Childhood mental disorders create a heavy burden
April 15, 2024Having a child with a mental disorder can have considerable consequences for families. For example, one study found that parents of children with mental disorders were significantly more likely to reduce their work hours or to end their employment altogether, compared with parents of children with physical health conditions. Parents of children with mental disorders were also significantly more likely to spend more than four hours per week arranging for child care, compared with parents of children with physical health conditions. Financial costs can also add up. For example, parents may have to miss work to address their children’s mental health needs, or they may face out-of-pocket expenses for medications or for psychosocial interventions that are not publicly funded.

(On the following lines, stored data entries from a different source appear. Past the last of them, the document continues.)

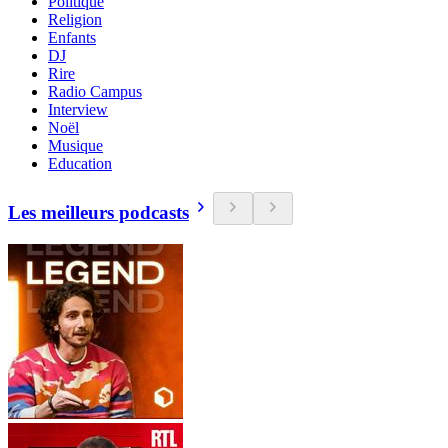
Politique
Religion
Enfants
DJ
Rire
Radio Campus
Interview
Noël
Musique
Education
Les meilleurs podcasts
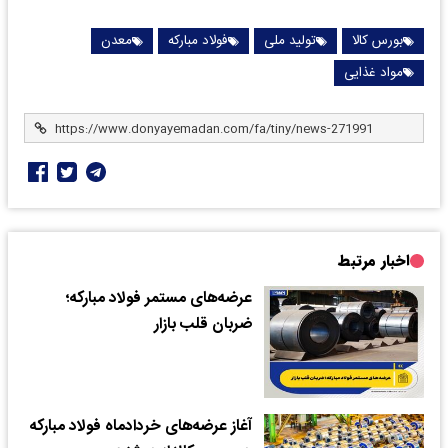
بورس کالا
تولید ملی
فولاد مبارکه
معدن
مواد غذایی
اخبار مرتبط
عرضه‌های مستمر فولاد مبارکه؛
ضربان قلب بازار
آغاز عرضه‌های خردادماه فولاد مبارکه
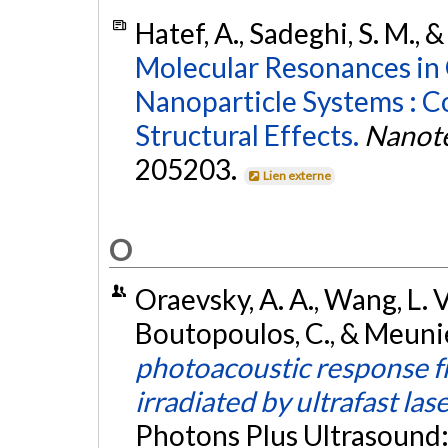
Hatef, A., Sadeghi, S. M., 
Molecular Resonances in
Nanoparticle Systems : C
Structural Effects.
Nanot
205203.
Lien externe
O
Oraevsky, A. A., Wang, L. V.,
Boutopoulos, C., & Meunie
photoacoustic response 
irradiated by ultrafast las
Photons Plus Ultrasound:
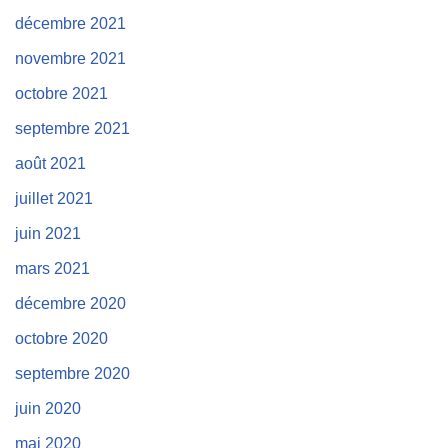
décembre 2021
novembre 2021
octobre 2021
septembre 2021
août 2021
juillet 2021
juin 2021
mars 2021
décembre 2020
octobre 2020
septembre 2020
juin 2020
mai 2020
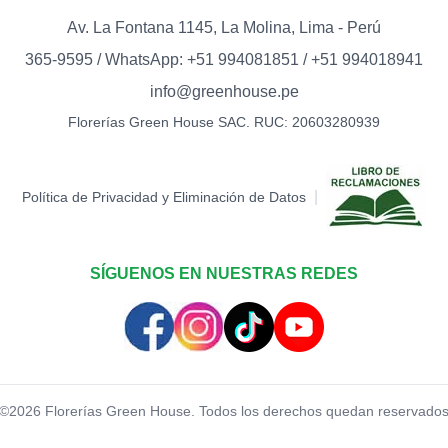
TOPPER EXITO
S/
12.00
Av. La Fontana 1145, La Molina, Lima - Perú
365-9595 / WhatsApp: +51 994081851 / +51 994018941
TOPPER FELICI
info@greenhouse.pe
S/
12.00
Florerías Green House SAC. RUC: 20603280939
TOPPER FELIZ 
S/
18.00
|
Política de Privacidad y Eliminación de Datos
TOPPER FELIZ 
S/
15.00
SÍGUENOS EN NUESTRAS REDES
TOPPER FELIZ 
S/
12.00
TOPPER HAPPY 
©
2026
Florerías Green House. Todos los derechos quedan reservado
S/
15.00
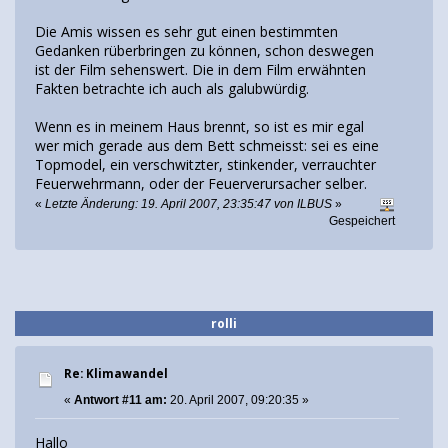
Die Amis wissen es sehr gut einen bestimmten
Gedanken rüberbringen zu können, schon deswegen
ist der Film sehenswert. Die in dem Film erwähnten
Fakten betrachte ich auch als galubwürdig.
Wenn es in meinem Haus brennt, so ist es mir egal
wer mich gerade aus dem Bett schmeisst: sei es eine
Topmodel, ein verschwitzter, stinkender, verrauchter
Feuerwehrmann, oder der Feuerverursacher selber.
«
Letzte Änderung: 19. April 2007, 23:35:47 von ILBUS
»
Gespeichert
rolli
Re: Klimawandel
«
Antwort #11 am:
20. April 2007, 09:20:35 »
Hallo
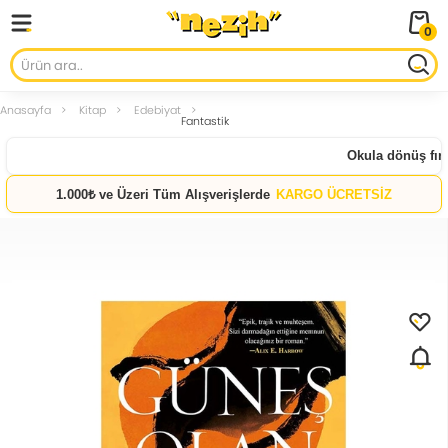
0
Anasayfa
Kitap
Edebiyat
Fantastik
Okula dönüş fırsat
1.000₺ ve Üzeri Tüm Alışverişlerde
KARGO ÜCRETSİZ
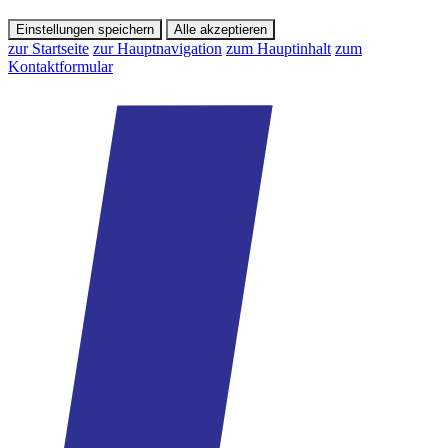
Einstellungen speichern
Alle akzeptieren
zur Startseite
zur Hauptnavigation
zum Hauptinhalt
zum
Kontaktformular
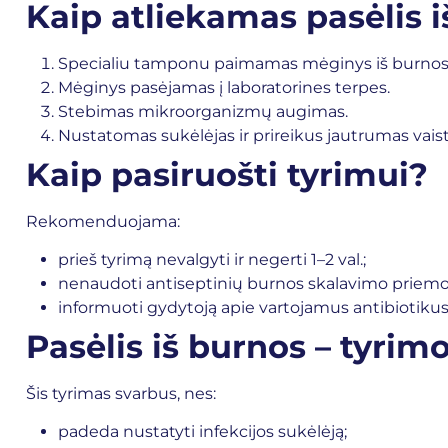
Kaip atliekamas pasėlis 
Specialiu tamponu paimamas mėginys iš burnos
Mėginys pasėjamas į laboratorines terpes.
Stebimas mikroorganizmų augimas.
Nustatomas sukėlėjas ir prireikus jautrumas vais
Kaip pasiruošti tyrimui?
Rekomenduojama:
prieš tyrimą nevalgyti ir negerti 1–2 val.;
nenaudoti antiseptinių burnos skalavimo priemo
informuoti gydytoją apie vartojamus antibiotikus
Pasėlis iš burnos – tyrim
Šis tyrimas svarbus, nes:
padeda nustatyti infekcijos sukėlėją;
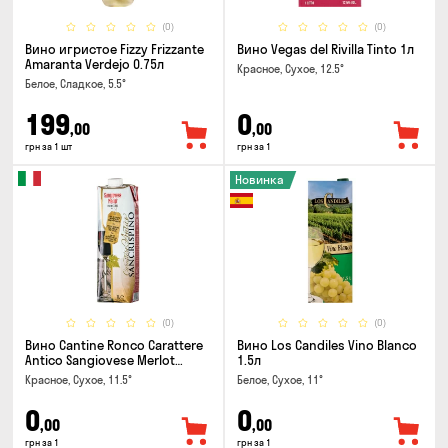
(0)
(0)
Вино игристое Fizzy Frizzante
Вино Vegas del Rivilla Tinto 1л
Amaranta Verdejo 0.75л
Красное, Сухое, 12.5°
Белое, Сладкое, 5.5°
199
0
,00
,00
грн за 1 шт
грн за 1
Новинка
(0)
(0)
Вино Cantine Ronco Carattere
Вино Los Candiles Vino Blanco
Antico Sangiovese Merlot
1.5л
Rubicone IGT 1л
Красное, Сухое, 11.5°
Белое, Сухое, 11°
0
0
,00
,00
грн за 1
грн за 1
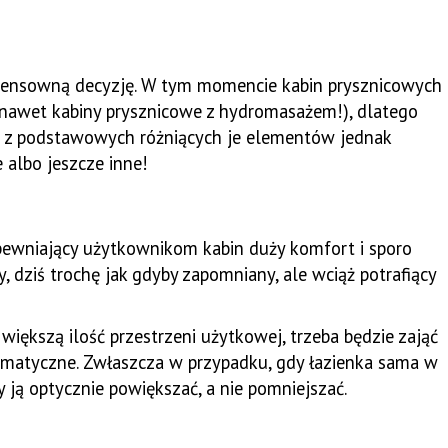
ś sensowną decyzję. W tym momencie kabin prysznicowych
eż nawet kabiny prysznicowe z hydromasażem!), dlatego
ym z podstawowych różniących je elementów jednak
 albo jeszcze inne!
pewniający użytkownikom kabin duży komfort i sporo
 dziś trochę jak gdyby zapomniany, ale wciąż potrafiący
iększą ilość przestrzeni użytkowej, trzeba będzie zająć
lematyczne. Zwłaszcza w przypadku, gdy łazienka sama w
y ją optycznie powiększać, a nie pomniejszać.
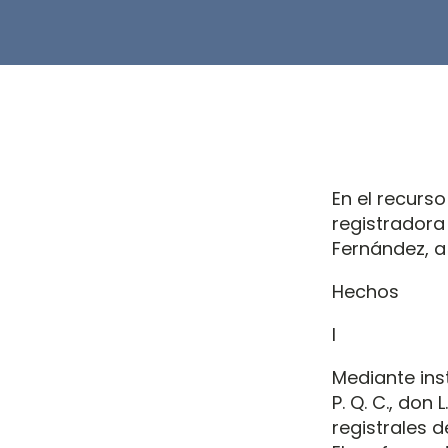
En el recurso
registradora
Fernández, a
Hechos
I
Mediante inst
P. Q. C., don 
registrales d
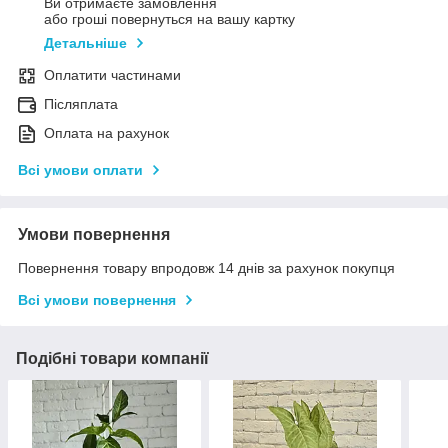
Ви отримаєте замовлення
або гроші повернуться на вашу картку
Детальніше
Оплатити частинами
Післяплата
Оплата на рахунок
Всі умови оплати
Умови повернення
Повернення товару впродовж 14 днів за рахунок покупця
Всі умови повернення
Подібні товари компанії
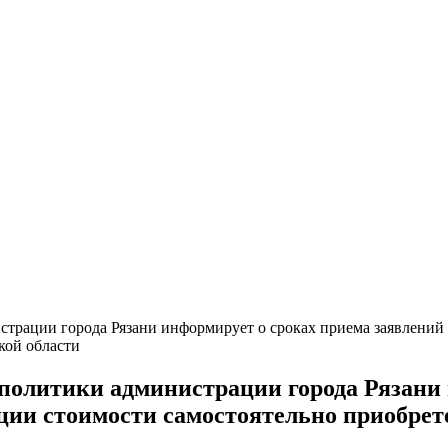
трации города Рязани информирует о сроках приема заявлений 
кой области
политики администрации города Рязани
ции стоимости самостоятельно приобрет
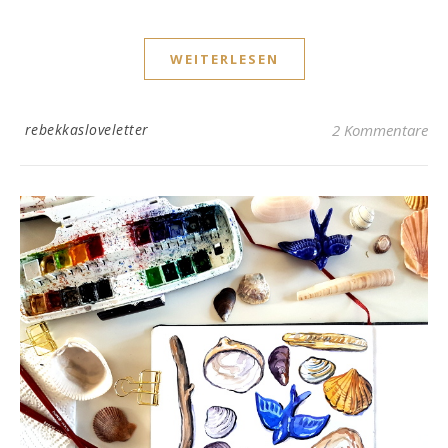
WEITERLESEN
rebekkasloveletter
2 Kommentare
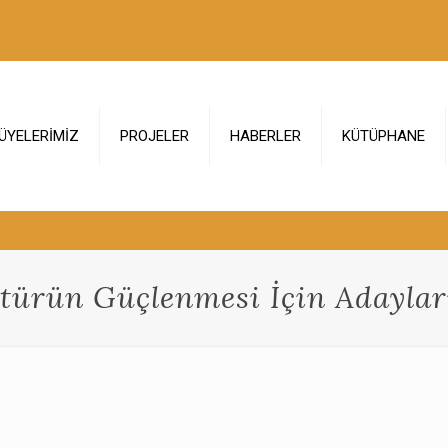
ÜYELERİMİZ
PROJELER
HABERLER
KÜTÜPHANE
türün Güçlenmesi İçin Adaylar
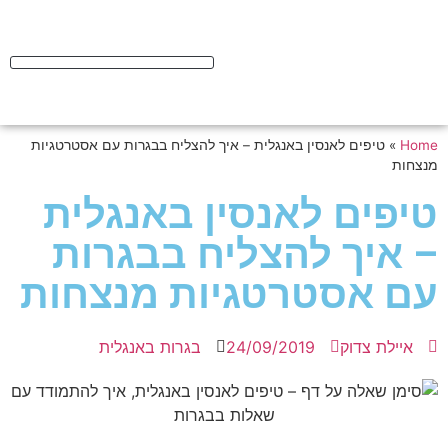
Home
»
טיפים לאנסין באנגלית – איך להצליח בבגרות עם אסטרטגיות
מנצחות
טיפים לאנסין באנגלית
– איך להצליח בבגרות
עם אסטרטגיות מנצחות
איילת צדוק
24/09/2019
בגרות באנגלית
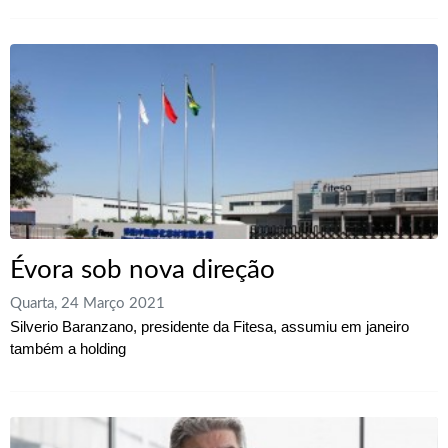
Évora sob nova direção
Quarta, 24 Março 2021
Silverio Baranzano, presidente da Fitesa, assumiu em janeiro
também a holding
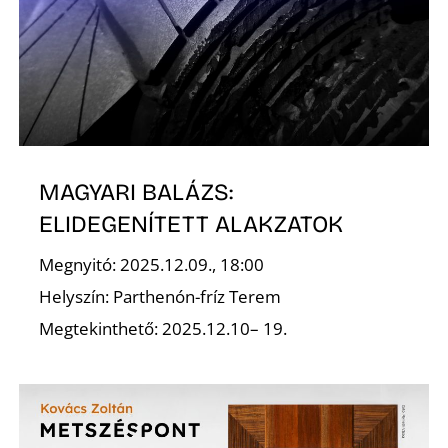
Ő
MAGYARI BALÁZS:
ELIDEGENÍTETT ALAKZATOK
Megnyitó: 2025.12.09., 18:00
Helyszín: Parthenón-fríz Terem
Megtekinthető: 2025.12.10– 19.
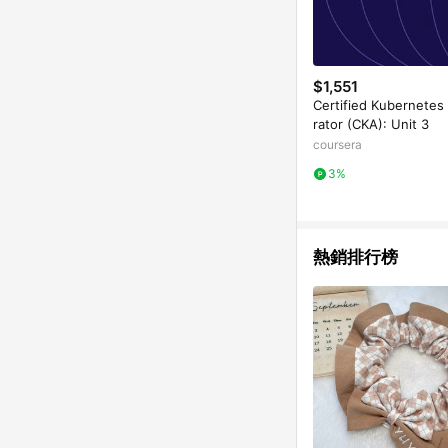
$1,551
Certified Kubernetes
rator (CKA): Unit 3
coursera
3%
熱銷排行榜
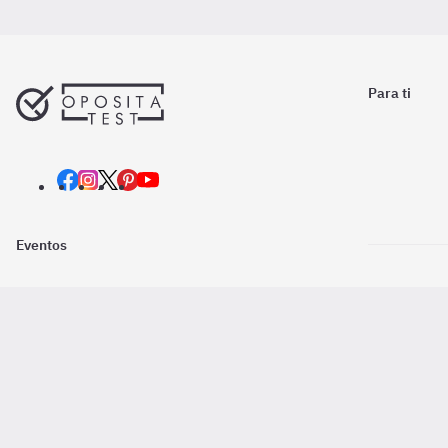
Para ti
Eventos
Nosotros
Descarga la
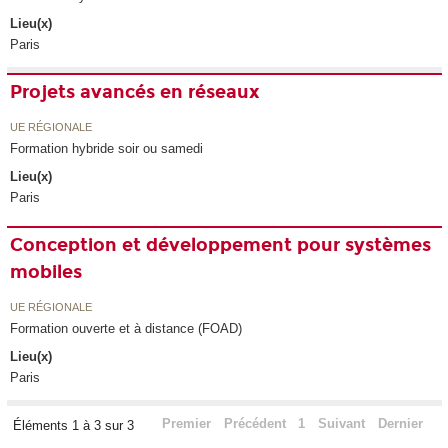
Lieu(x)
Paris
Projets avancés en réseaux
UE RÉGIONALE
Formation hybride soir ou samedi
Lieu(x)
Paris
Conception et développement pour systèmes
mobiles
UE RÉGIONALE
Formation ouverte et à distance (FOAD)
Lieu(x)
Paris
Premier
Précédent
1
Suivant
Dernier
Éléments 1 à 3 sur 3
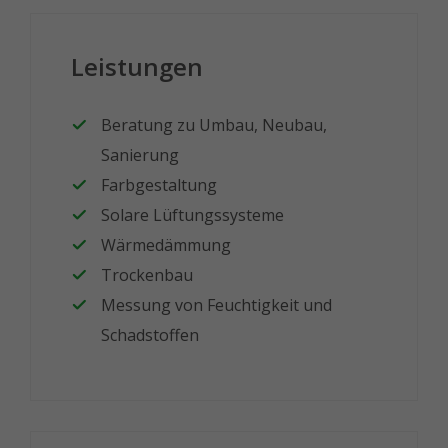
Leistungen
Beratung zu Umbau, Neubau,
Sanierung
Farbgestaltung
Solare Lüftungssysteme
Wärmedämmung
Trockenbau
Messung von Feuchtigkeit und
Schadstoffen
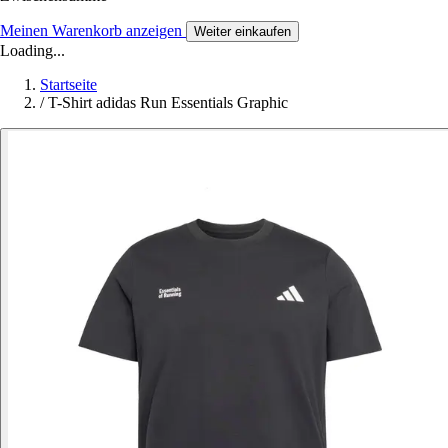
Meinen Warenkorb anzeigen
Weiter einkaufen
Loading...
Startseite
/
T-Shirt adidas Run Essentials Graphic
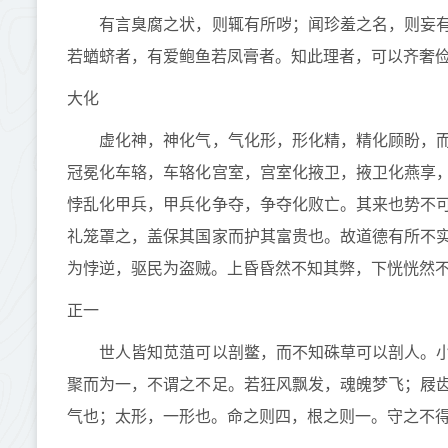
有言臭腐之状，则辄有所哕；闻珍羞之名，则妄有
若蝤蛴者，有爱鲍鱼若凤膏者。知此理者，可以齐奢
大化
虚化神，神化气，气化形，形化精，精化顾盼，而
冠冕化车辂，车辂化宫室，宫室化掖卫，掖卫化燕享
悖乱化甲兵，甲兵化争夺，争夺化败亡。其来也势不
礼笼罩之，盖保其国家而护其富贵也。故道德有所不
为悖逆，驱民为盗贼。上昏昏然不知其弊，下恍恍然
正一
世人皆知苋菹可以剖鳖，而不知硃草可以剖人。小
聚而为一，不谓之不足。若狂风飘发，魂魄梦飞；屐
气也；太形，一形也。命之则四，根之则一。守之不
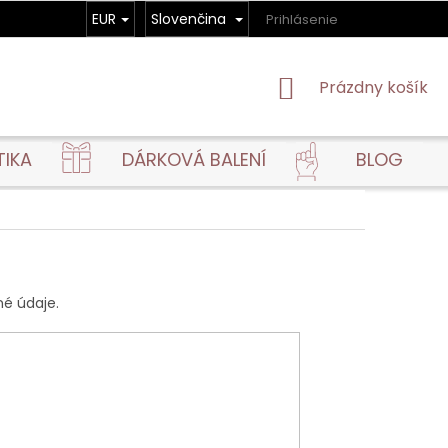
EUR
Slovenčina
Prihlásenie
NÁKUPNÝ
Prázdny košík
KOŠÍK
TIKA
DÁRKOVÁ BALENÍ
BLOG
né údaje.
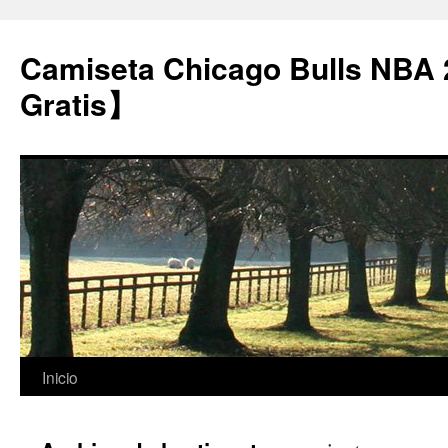
Camiseta Chicago Bulls NBA
Gratis】
Saltar
Inicio
al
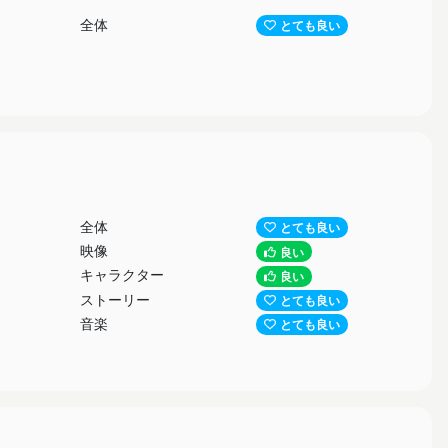
全体
とても良い
全体
とても良い
映像
良い
キャラクター
良い
ストーリー
とても良い
音楽
とても良い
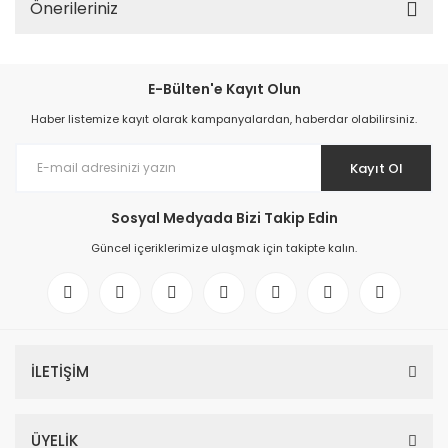
Önerileriniz
E-Bülten'e Kayıt Olun
Haber listemize kayıt olarak kampanyalardan, haberdar olabilirsiniz.
Kayıt Ol
Sosyal Medyada Bizi Takip Edin
Güncel içeriklerimize ulaşmak için takipte kalın.
İLETİŞİM
ÜYELİK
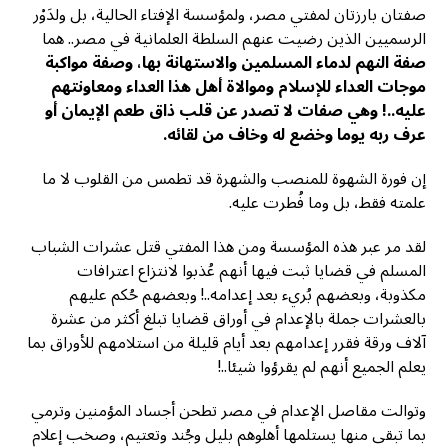
صفتان بارزتان لمفتي مصر، ولمؤسسة الإفتاء الحالية، بل ولدَوْر
الرسميين الذين رضيت عنهم السلطة العلمانية في مصر.. هما
صفة النهم لدماء المسلمين والاستهانة بها، وصفة مواكبة
موجات العداء للإسلام وموالاة أهل هذا العداء ومعاونتهم
عليه..! وهي صفات لا تصدر عن قلب ذاق طعم الإيمان أو
عرف ربه يوما وخضع له وخاف من لقائه.
إن فورة الشهوة للمنصب والشهرة قد تطمس من القلوب لا ما
علمته فقط، بل وما فُطرت عليه.
لقد مر عبر هذه المؤسسة ومن هذا المفتي قتل عشرات الشباب
المسلم في قضايا ثبت فيها أنهم عُذبوا لانتزاع اعترافات
مكذوبة، وبعضهم بُريء بعد إعدامه..! وبعضهم حُكم عليهم
بالعشرات جملة بالإعدام في أوراق قضايا تبلغ أكثر من عشرة
آلاف ورقة فقرر إعدامهم بعد أيام قليلة من استلامهم للأوراق بما
يعلم الجميع أنهم لم يقرؤوا شيئا..!
وتوالت مقاصل الإعدام في مصر تطحن أجساد المؤمنين وترمي
بما تبقى منها يستلمها أهلوهم بليل وجُند وتعتيم، وصخب إعلام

Beyond these high individual burdens, childhood mental conditions also have significant consequences for society. Because these disorders are the leading cause of childhood disability, they come with steep costs in lost human potential. These disorders also come with large expenditures across multiple public sectors, including health care, education, and social and justice services. Costs are particularly high when children do not receive needed treatments or receive them in a timely way, such that mental health problems worsen and become needlessly entrenched, even continuing into adulthood. Yet effective treatment approaches for the majority of these disorders already exist and many of these treatments have been shown to be cost-effective. For more information, see Vol. 16, No. 2 of the Children’s Mental Health Research Quarterly.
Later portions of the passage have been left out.